ハーフソードの構えというのは、主に甲冑戦闘に用いられる構えだ。
右手で剣の柄を握り、左手は剣身の中ほどを握る。
日本刀であれば、左手が斬れてなくなってしまうであろう危険な構えだ。だが、西洋剣というものは日本刀と違い、ブレード部分の面積はそれほど広くない。
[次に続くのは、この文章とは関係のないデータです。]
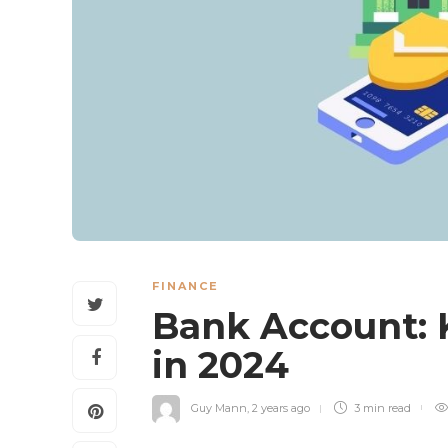
FINANCE
Bank Account: 
in 2024
Guy Mann
,
2 years ago
3 min
read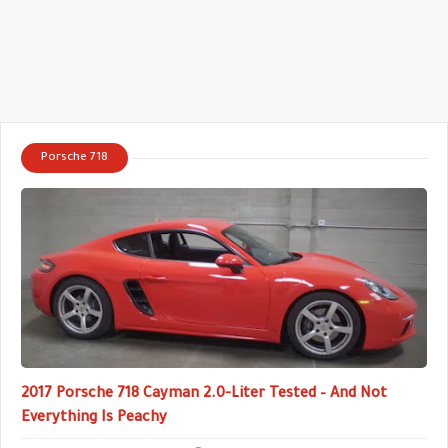
Porsche 718
2017 Porsche 718 Cayman 2.0-Liter Tested – And Not
Everything Is Peachy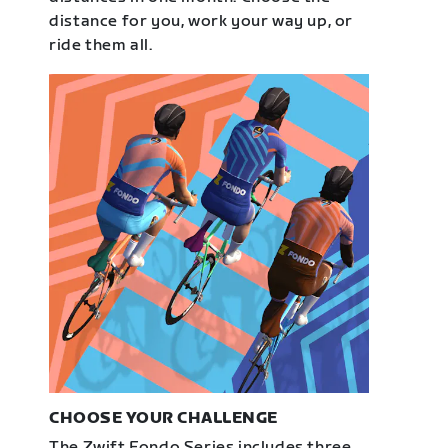
distance for you, work your way up, or
ride them all.
CHOOSE YOUR CHALLENGE
The Zwift Fondo Series includes three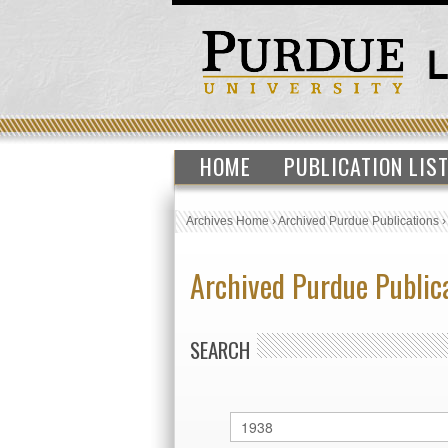
HOME
PUBLICATION LIS
Archives Home
›
Archived Purdue Publications
Archived Purdue Public
SEARCH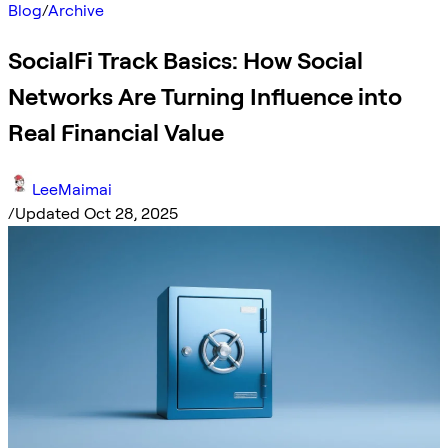
Blog
/
Archive
SocialFi Track Basics: How Social
Networks Are Turning Influence into
Real Financial Value
LeeMaimai
/
Updated Oct 28, 2025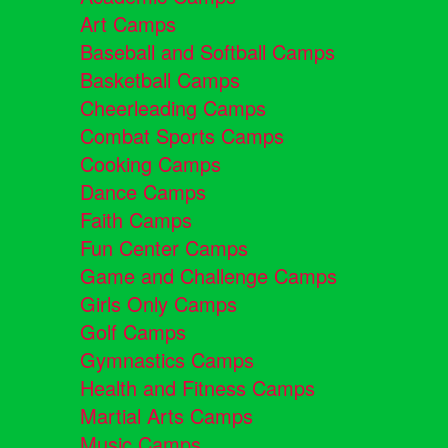
Art Camps
Baseball and Softball Camps
Basketball Camps
Cheerleading Camps
Combat Sports Camps
Cooking Camps
Dance Camps
Faith Camps
Fun Center Camps
Game and Challenge Camps
Girls Only Camps
Golf Camps
Gymnastics Camps
Health and Fitness Camps
Martial Arts Camps
Music Camps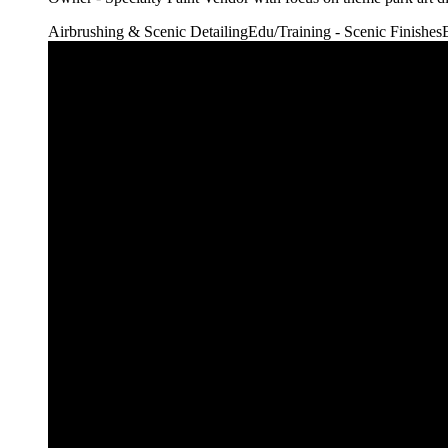
Airbrushing & Scenic Detailing
Edu/Training - Scenic Finishes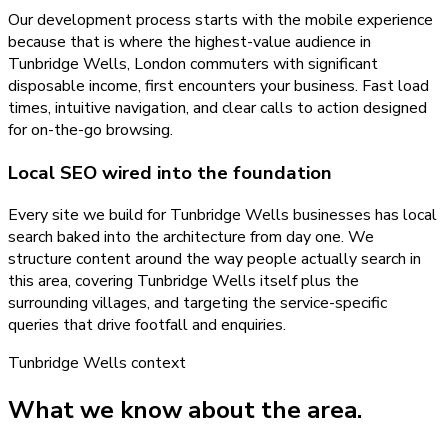
Our development process starts with the mobile experience
because that is where the highest-value audience in
Tunbridge Wells, London commuters with significant
disposable income, first encounters your business. Fast load
times, intuitive navigation, and clear calls to action designed
for on-the-go browsing.
Local SEO wired into the foundation
Every site we build for Tunbridge Wells businesses has local
search baked into the architecture from day one. We
structure content around the way people actually search in
this area, covering Tunbridge Wells itself plus the
surrounding villages, and targeting the service-specific
queries that drive footfall and enquiries.
Tunbridge Wells
context
What we know about the area.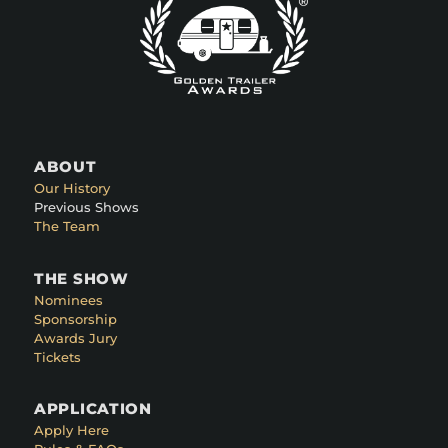
ABOUT
Our History
Previous Shows
The Team
THE SHOW
Nominees
Sponsorship
Awards Jury
Tickets
APPLICATION
Apply Here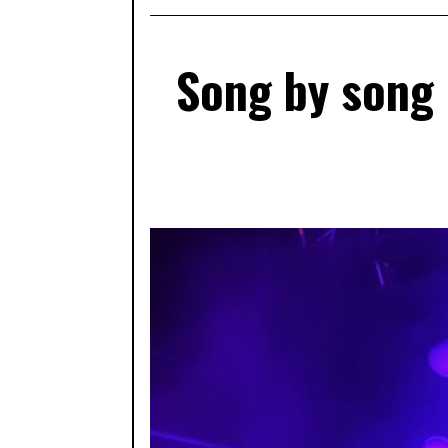
Song by song 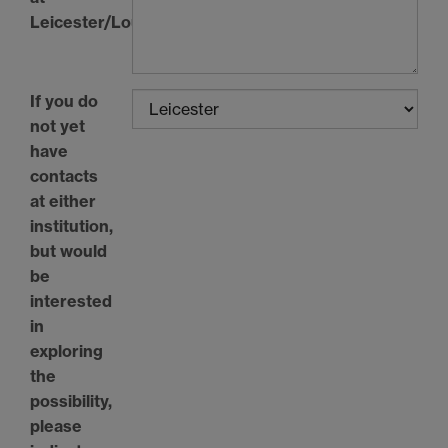
Leicester/Loughborough
If you do
not yet
have
contacts
at either
institution,
but would
be
interested
in
exploring
the
possibility,
please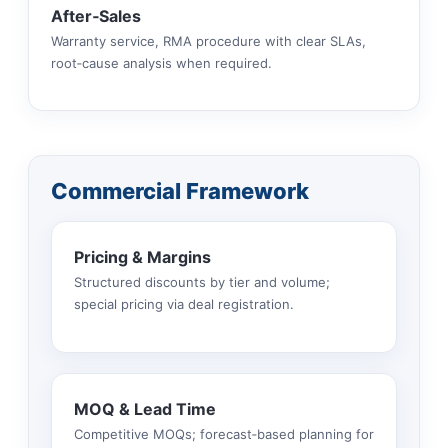
After‑Sales
Warranty service, RMA procedure with clear SLAs,
root‑cause analysis when required.
Commercial Framework
Pricing & Margins
Structured discounts by tier and volume;
special pricing via deal registration.
MOQ & Lead Time
Competitive MOQs; forecast‑based planning for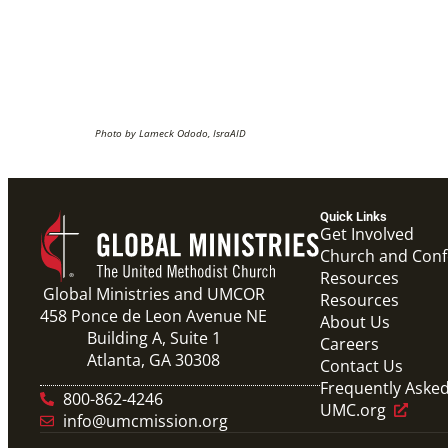
Photo by Lameck Ododo, IsraAID
Quick Links
Get Involved
Church and Con
Resources
Global Ministries and UMCOR
Resources
458 Ponce de Leon Avenue NE
About Us
Building A, Suite 1
Careers
Atlanta, GA 30308
Contact Us
Frequently Aske
800-862-4246
UMC.org
info@umcmission.org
接近戦用の構えであり、正直、この闘いには向いていない。
だが俺は、敢えてこの構えを取った。
ゾンバイスの野郎は、俺の意を図りかねただろう。
だが、いつまでも見つめ合っているわけにはいかない。
やつは一呼吸で姿を消した。
――気が付いた時には、俺のすぐ近くへと肉薄している。
俺は、特に変わった動きをしたわけではない。
ただ剣を水平に、そのまま首のあたりまで持ち上げただけだ。
奴はさぞかし面食らっただろう。
なぜなら、奴の目的は俺の頸動脈を切り裂くこと。
あるいは牙で食いちぎることだっただろうからだ。
そこに、置石のように、水平に剣を置いておく。
奴は剣に向かって突進してくる羽目になったわけだ。
硬質の音が黒曜石の間に響きわたった。やつは俺とすれ違うように、背中側の右斜め後方へと着地している。
「なるほどな。――おもじろい」
牙の隙間から、しゅうしゅうと蒸気に似た息を吐きながら、ゾンバイスが振り返った。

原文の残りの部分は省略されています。